▸ **ABOUT THIS TASK**: Could you report every line of the listing below that holds the word "اسباب"?

┄┄┄┄┄┄┄┄┄┄

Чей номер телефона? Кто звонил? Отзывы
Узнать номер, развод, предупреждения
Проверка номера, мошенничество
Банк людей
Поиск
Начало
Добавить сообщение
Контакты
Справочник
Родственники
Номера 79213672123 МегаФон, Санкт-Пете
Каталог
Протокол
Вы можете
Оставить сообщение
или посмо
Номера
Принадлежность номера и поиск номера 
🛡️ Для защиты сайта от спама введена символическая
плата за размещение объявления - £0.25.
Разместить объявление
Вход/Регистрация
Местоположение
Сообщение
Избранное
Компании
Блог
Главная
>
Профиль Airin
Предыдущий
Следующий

┄┄┄┄┄┄┄┄┄┄

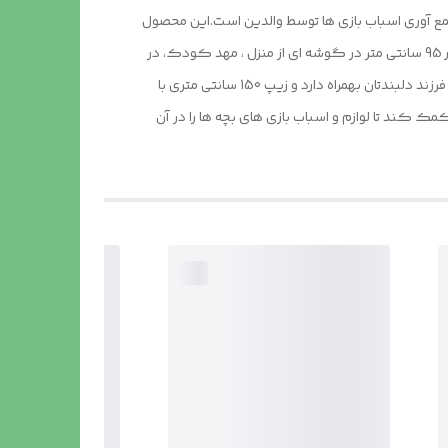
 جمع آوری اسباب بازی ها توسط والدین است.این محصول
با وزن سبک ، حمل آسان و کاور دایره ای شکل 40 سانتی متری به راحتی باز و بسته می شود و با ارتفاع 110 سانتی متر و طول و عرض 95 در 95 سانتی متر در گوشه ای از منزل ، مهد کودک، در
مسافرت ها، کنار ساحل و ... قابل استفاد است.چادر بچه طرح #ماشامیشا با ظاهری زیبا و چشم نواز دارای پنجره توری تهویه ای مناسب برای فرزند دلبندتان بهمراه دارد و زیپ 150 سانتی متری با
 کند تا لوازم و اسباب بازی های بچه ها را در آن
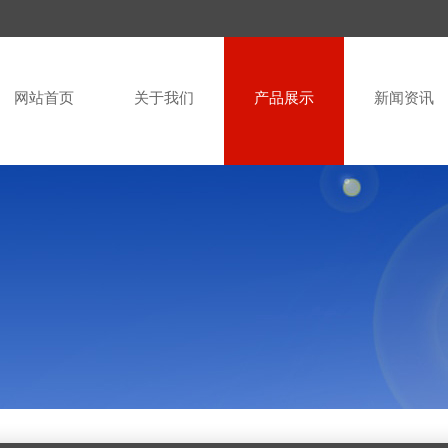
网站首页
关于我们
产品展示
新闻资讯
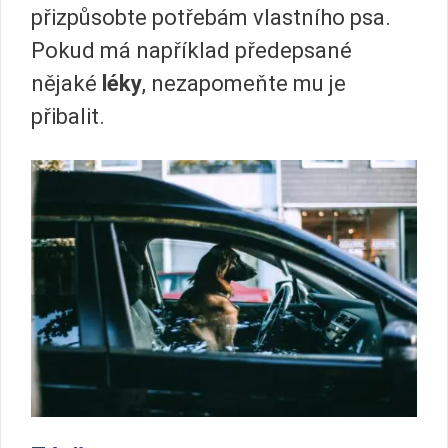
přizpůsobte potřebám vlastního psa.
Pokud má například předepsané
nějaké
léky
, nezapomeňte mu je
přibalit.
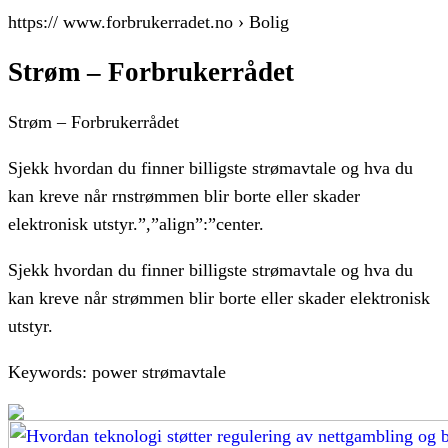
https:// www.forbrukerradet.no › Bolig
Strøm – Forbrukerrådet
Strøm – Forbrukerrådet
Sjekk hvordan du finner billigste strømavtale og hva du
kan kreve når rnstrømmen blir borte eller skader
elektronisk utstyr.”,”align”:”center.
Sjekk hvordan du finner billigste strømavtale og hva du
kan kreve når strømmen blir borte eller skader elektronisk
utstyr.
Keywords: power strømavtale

┄┄┄┄┄┄┄┄┄┄

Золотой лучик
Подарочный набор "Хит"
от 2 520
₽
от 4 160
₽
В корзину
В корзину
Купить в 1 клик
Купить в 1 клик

┄┄┄┄┄┄┄┄┄┄

▸ **COMPLETED TASK**:
 جمع آوری اسباب بازی ها توسط والدین است.این محصول
 کند تا لوازم و اسباب بازی های بچه ها را در آن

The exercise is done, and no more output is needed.